JIMMY: But what about my medicine?
MOM: Sorry, Jimmy, we all have to tighten our belts and make sacrifices.
KIM: I don’t understand. Didn’t Dad just get a big bonus at work?
MOM: Yes he did, honey, but we’re going to let him keep that to spend on his jet-ski collection.
KIM: But Jimmy and I are contributing all the money we get from our paper routes. Why doesn’t Dad chip in more of his money?
MOM: If your Dad only gets two more jet skis this year instead of three, he might not work as hard. And then where would we be?
JIMMY: I can’t breathe without my medicine!”
For some reason, this story resonates beyond the immediate situation. Pat Pheifer of the Strib reports: “Rolland F. Kruckow, 73, shot his 63-year-old brother, Christian D. Kruckow, took the remaining shells out of his gun and laid it on the counter, then called 911 and went outside to wait for police, according to charges filed Thursday in Cass County District Court. Rolland Kruckow is charged with one count of intentional second-degree murder. … Kruckow, he said he was still in bed when his brother came to his house. He got up and got dressed before he answered the door. He always carries the revolver in his pants pocket, he said. Kruckow told the investigator that he and his brother began to argue and his brother began to push him. That’s when he pulled his gun and shot his brother in the chest, Kruckow said, according to the complaint.”
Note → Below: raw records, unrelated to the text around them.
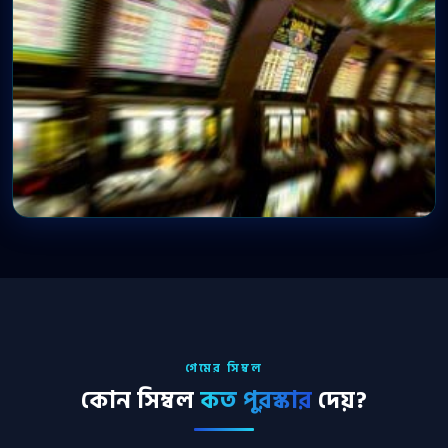
গেমের সিম্বল
কোন সিম্বল
কত পুরস্কার
দেয়?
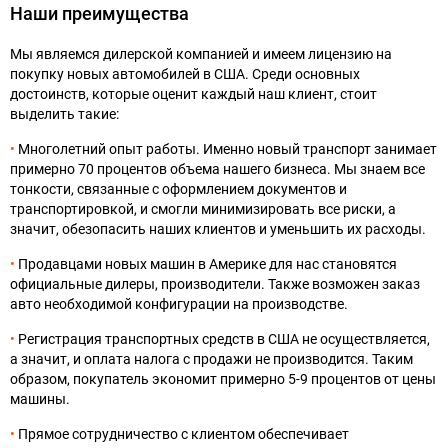
Наши преимущества
Мы являемся дилерской компанией и имеем лицензию на
покупку новых автомобилей в США. Среди основных
достоинств, которые оценит каждый наш клиент, стоит
выделить такие:
Многолетний опыт работы. Именно новый транспорт занимает
примерно 70 процентов объема нашего бизнеса. Мы знаем все
тонкости, связанные с оформлением документов и
транспортировкой, и смогли минимизировать все риски, а
значит, обезопасить наших клиентов и уменьшить их расходы.
Продавцами новых машин в Америке для нас становятся
официальные дилеры, производители. Также возможен заказ
авто необходимой конфигурации на производстве.
Регистрация транспортных средств в США не осуществляется,
а значит, и оплата налога с продажи не производится. Таким
образом, покупатель экономит примерно 5-9 процентов от цены
машины.
Прямое сотрудничество с клиентом обеспечивает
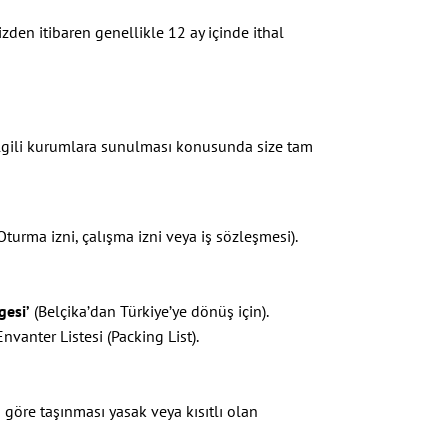
izden itibaren genellikle 12 ay içinde ithal
 ilgili kurumlara sunulması konusunda size tam
turma izni, çalışma izni veya iş sözleşmesi).
gesi’
(Belçika’dan Türkiye’ye dönüş için).
Envanter Listesi (Packing List).
öre taşınması yasak veya kısıtlı olan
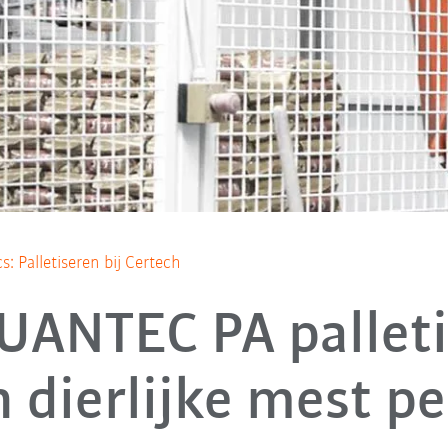
: Palletiseren bij Certech
UANTEC PA palleti
 dierlijke mest pe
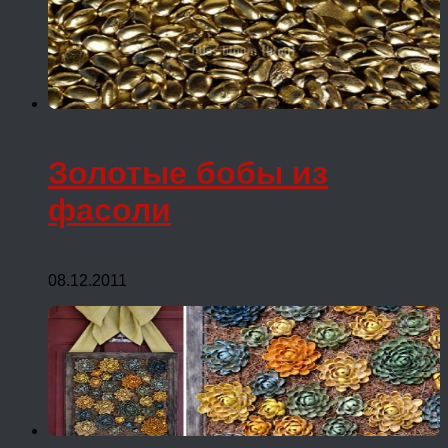
Золотые бобы из
фасоли
08.12.2011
Finally, my apologies to The Chairman. As I mentioned in Thursday’s Afternoon Glean, GOP state Chairman Tony Sutton complained that a quote from him in a blog I linked to was a “gag”. It turns out he was right. (Sadly) there is no anarchist group called CRAP. What’s more it does not agree with current GOP doctrine. The entire blog post was “satire,” I’m told. As a cranky bastard who routinely stands on my front porch and rails at “the overly literal-minded,” I am mortified. But I continue to regard Chairman Sutton as one of the most reliably entertaining characters on the local political scene.